Istituto di Studi Immaginativi Gratuiti (ISIG) - punti 2 e 3

continua da qui.

Punto 2. Il gruppo dei Soci Fondatori dovrebbe inventarsi corsi non professionali, dove espandere la ricerca di visioni e fantasie vaganti, ma senza rendersi la vita più grama del solito. Come titolo della scuola eventuale, si suggerisce una formula modesta che non disorienti nessuno: ISIG.

Punto 3. I corsi dell'istituto sarebbero aperti a cittadini di tutte le età. L'iscrizione prevede la firma d'un contratto con cui gli allievi rinunciano a protestare, a rivendicare qualsiasi cosa, vuoi a titolo personale o per politica sindacale.

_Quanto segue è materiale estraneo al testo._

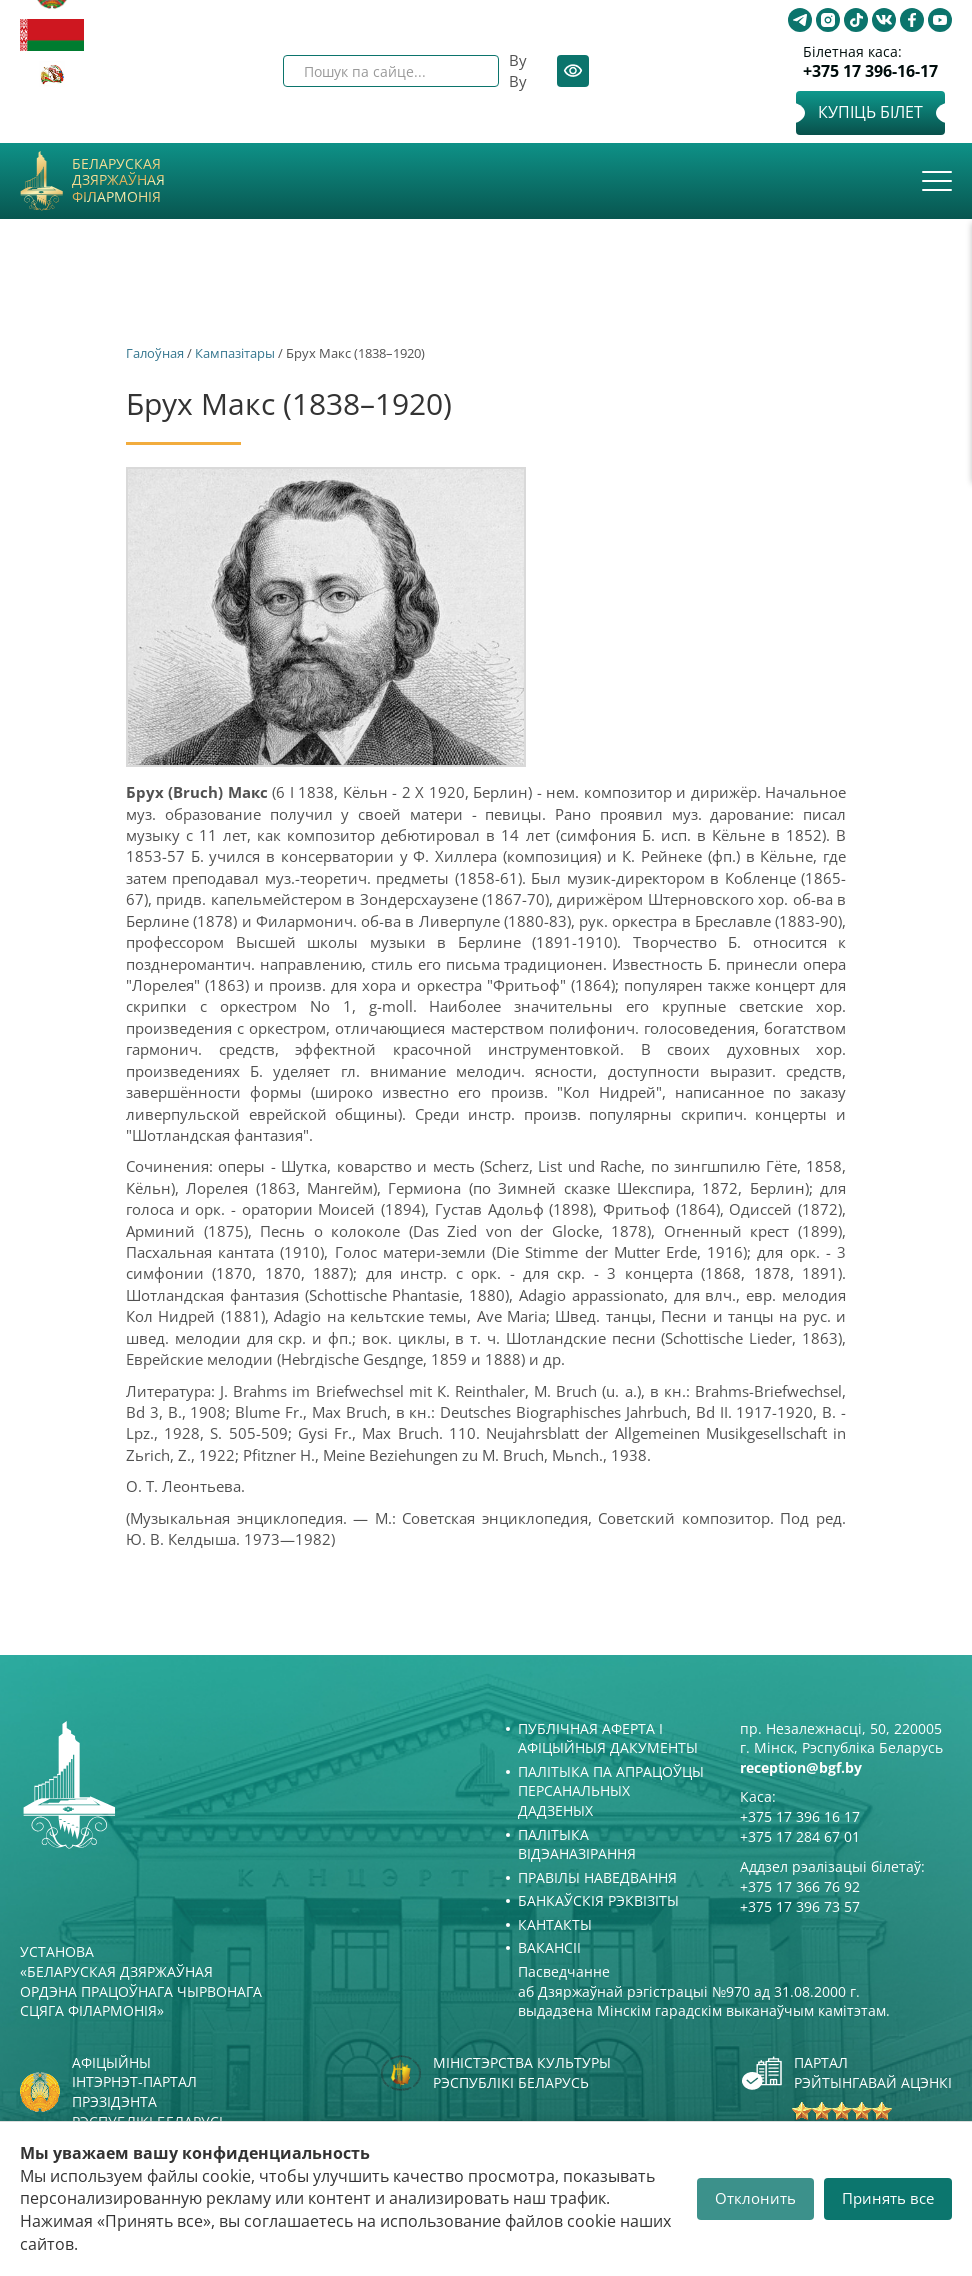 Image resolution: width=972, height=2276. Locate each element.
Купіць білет (870, 112)
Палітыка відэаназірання (577, 1844)
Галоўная (155, 353)
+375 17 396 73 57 (800, 1906)
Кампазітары (235, 353)
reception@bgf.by (801, 1767)
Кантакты (555, 1924)
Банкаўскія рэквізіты (598, 1900)
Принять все (888, 2198)
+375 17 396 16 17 (800, 1816)
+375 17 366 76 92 (800, 1886)
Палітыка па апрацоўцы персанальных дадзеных (611, 1791)
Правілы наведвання (597, 1877)
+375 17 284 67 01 (800, 1836)
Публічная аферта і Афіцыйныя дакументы (608, 1738)
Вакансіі (549, 1947)
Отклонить (755, 2198)
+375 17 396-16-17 (870, 71)
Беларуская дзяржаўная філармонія (118, 181) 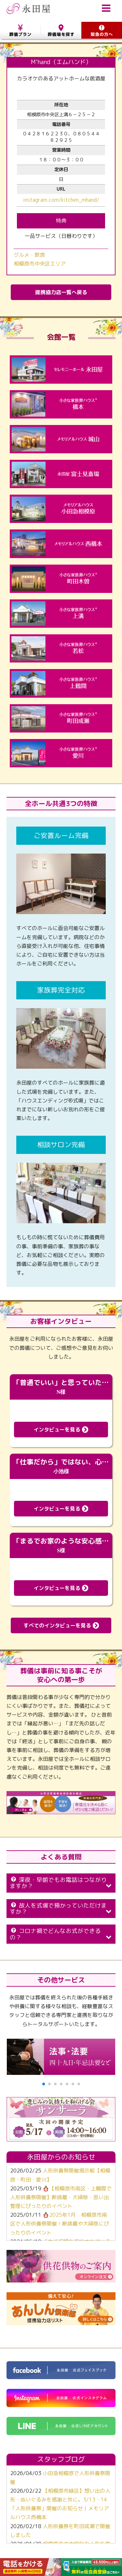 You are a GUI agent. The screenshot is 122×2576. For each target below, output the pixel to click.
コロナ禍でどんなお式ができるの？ (61, 1934)
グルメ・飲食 (29, 254)
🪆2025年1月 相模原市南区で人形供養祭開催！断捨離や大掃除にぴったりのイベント (59, 2223)
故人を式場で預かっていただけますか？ (61, 1908)
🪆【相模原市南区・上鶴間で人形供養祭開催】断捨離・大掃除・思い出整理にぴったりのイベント (61, 2197)
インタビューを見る (61, 1429)
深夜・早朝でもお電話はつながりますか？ (61, 1883)
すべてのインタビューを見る (61, 1625)
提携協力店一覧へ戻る (61, 292)
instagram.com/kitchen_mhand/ (61, 199)
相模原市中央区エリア (40, 263) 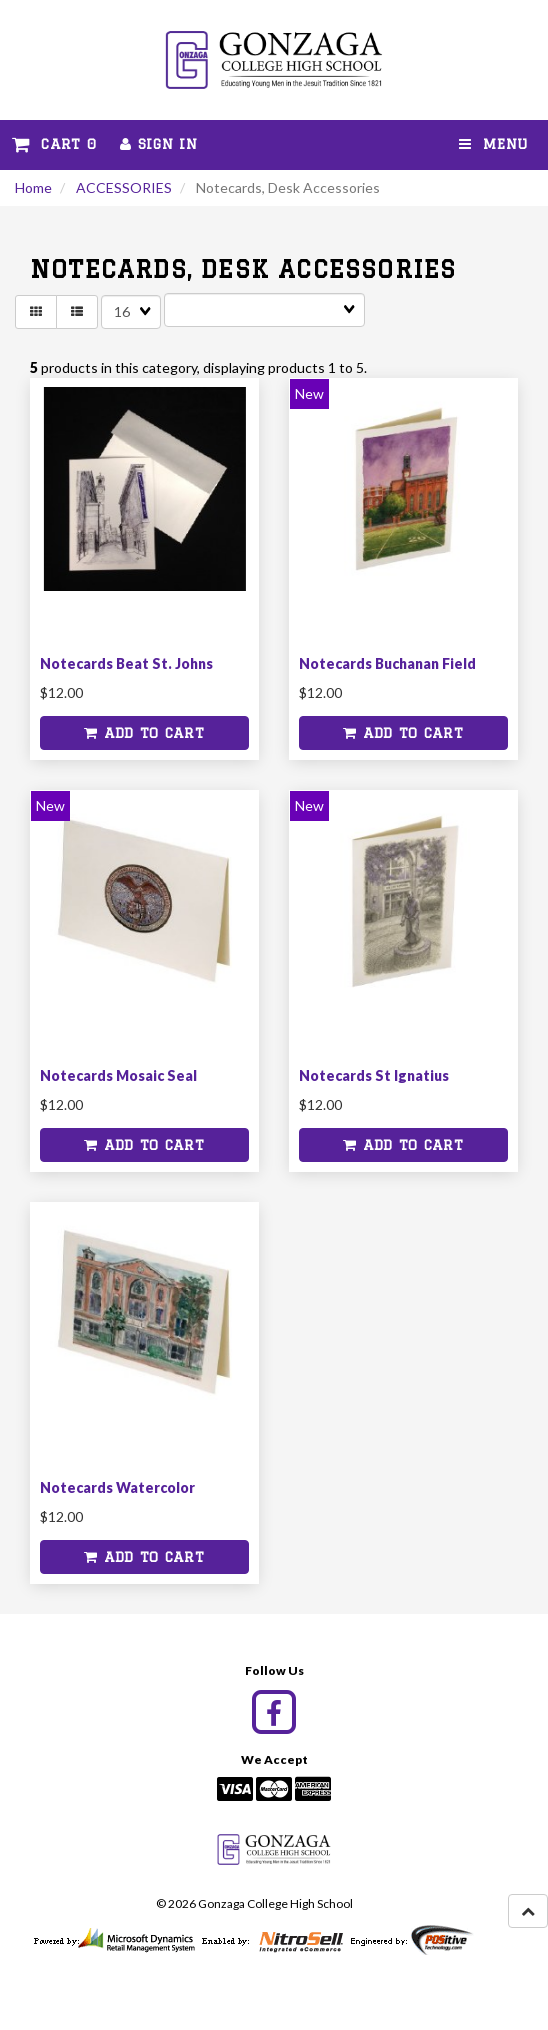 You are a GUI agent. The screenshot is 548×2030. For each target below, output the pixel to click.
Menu (493, 144)
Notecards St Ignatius (374, 1075)
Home (33, 187)
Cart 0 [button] (54, 144)
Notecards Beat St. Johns (126, 663)
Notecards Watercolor (117, 1487)
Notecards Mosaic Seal (118, 1075)
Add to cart (144, 733)
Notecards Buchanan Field (387, 663)
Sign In (158, 144)
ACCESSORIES (124, 187) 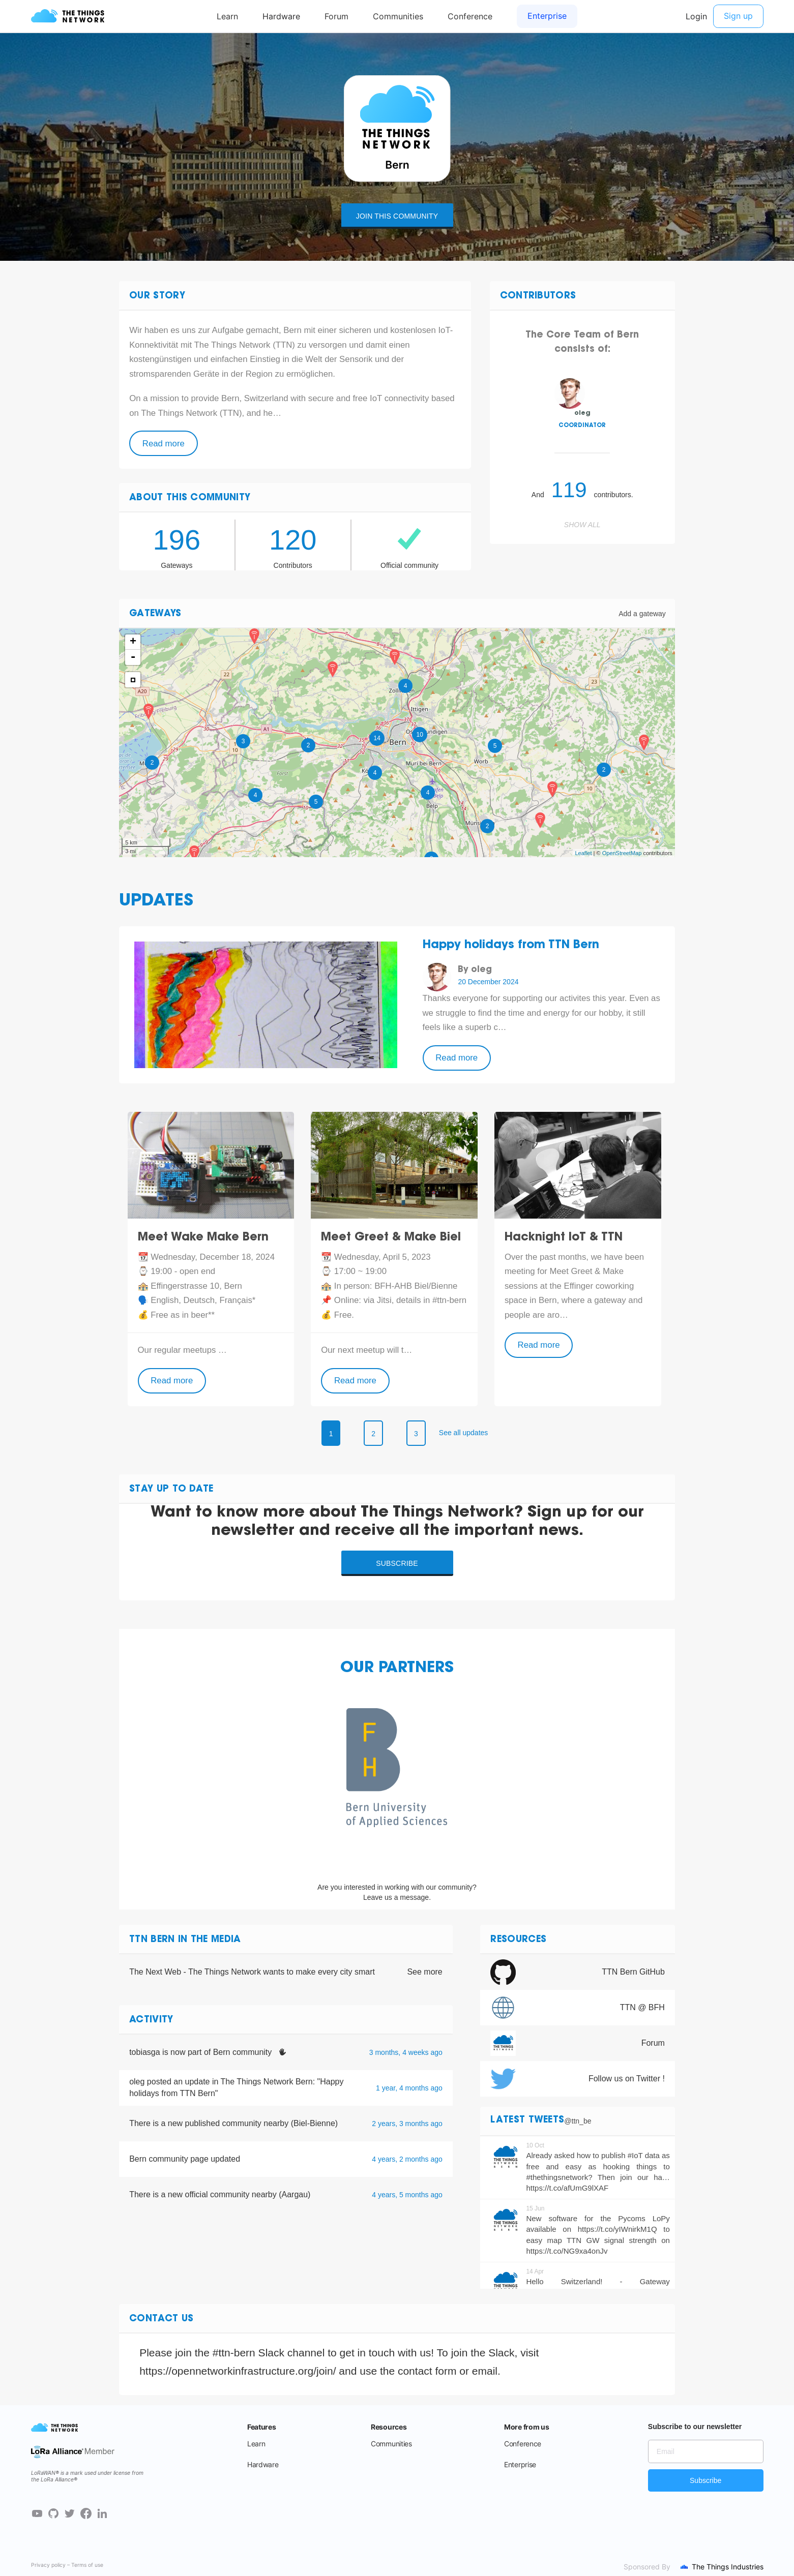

Essi inoltre debbono impegnarsi a non esibire alcuna sterile informazione per darsi credito né alcuna fretta d'apprendere, e ancora meno il desiderio di brillare, se non in modo completamente sbagliato e paradossale.

[pag. 155. Dizionario degli istituti anomali del mondo - Paolo Albani - Quodlibet Compagnia Extra]

1 commento:

sid ha detto...

il libro saran 300 pagine di istituti anomali del mondo. 300 pagine di roba inventata come questa qui. io non so sto paolo albani dev'essere una testa ma una testa...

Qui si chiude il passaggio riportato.